George Sweeting, deputy director of the city’s Independent Budget Office, sent a shockwave through Tuesday morning’s Brooklyn Chamber of Commerce annual Economic Outlook Breakfast when he stated that “it may be time for the city to take another look at the mix of incentives” that it offered to Ratner’s $4-billion mini-city.
Sweeting said that the escalating costs of the proposed publicly financed basketball arena at the intersection of Flatbush and Atlantic avenues — now close to $950 million, from an original pricetag of $400 million in 2003 — might eliminate the supposed benefit to the city coffers.
In 2005, an IBO study found that the arena would net $950,000 in surplus revenues every year during the arena’s 30-year financing period — puny revenue projections in a city whose annual budget is $60 billion.

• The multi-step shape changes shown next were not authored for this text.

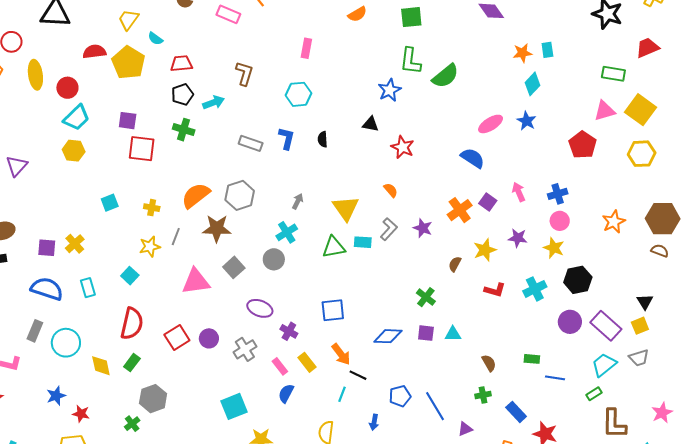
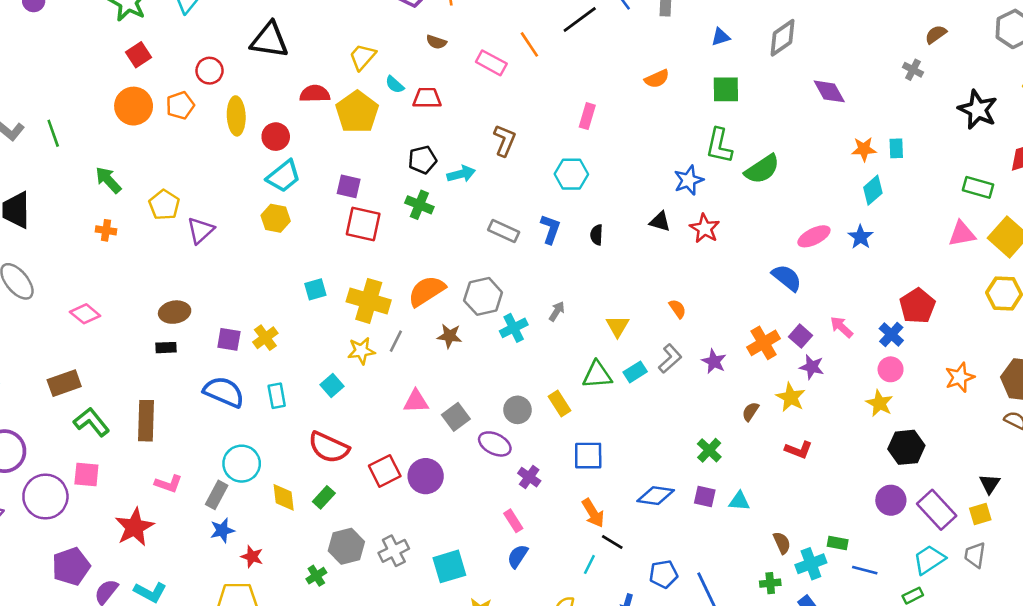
red trapezoid: (181, 64) -> (427, 98), moved
red pentagon: (583, 145) -> (917, 306), moved
red star: (403, 147) -> (705, 228), moved
pink arrow: (519, 192) -> (842, 327), turned -30
blue cross: (558, 194) -> (891, 334), turned -36
yellow cross: (152, 208) -> (369, 301), size x2.0
yellow triangle: (346, 208) -> (618, 326), size x0.7
brown star: (217, 228) -> (449, 336), size x0.7
cyan cross: (287, 232) -> (514, 328), moved
purple star: (518, 238) -> (812, 367), moved
cyan rectangle: (363, 242) -> (635, 372), turned -42
yellow star: (485, 250) -> (791, 397), turned -30
gray circle: (274, 259) -> (517, 410), moved
gray square: (234, 267) -> (456, 417), moved
pink triangle: (196, 281) -> (416, 401), size x0.7
cyan cross: (535, 289) -> (811, 564), moved
red semicircle: (132, 324) -> (329, 447), turned 96
gray rectangle: (35, 331) -> (217, 495), moved
purple circle: (209, 338) -> (426, 476), size x1.4
gray cross: (245, 349) -> (394, 551), moved
gray trapezoid: (639, 358) -> (975, 555), turned 110
yellow rectangle: (307, 362) -> (560, 404), moved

A more-expensive version of the arena will now require more expensive financing by the public, Sweeting said. In addition, the New York Post reported that Ratner has been negotiating with the Metropolitan Transportation Authority to scale back $345 million in improvements that he promised to undertake as part of his winning bid for the Vanderbilt railyard over which he proposes to build the arena.
“If amenities are scaled back, it’s reasonable to look at whether the city’s contributions and the MTA land deal still show a positive in the cost-benefit calculation,” Sweeting said. “Some of the benefits to the public may now be less than originally assumed. A lot has changed since 2005.”
A spokesman for Ratner declined to comment.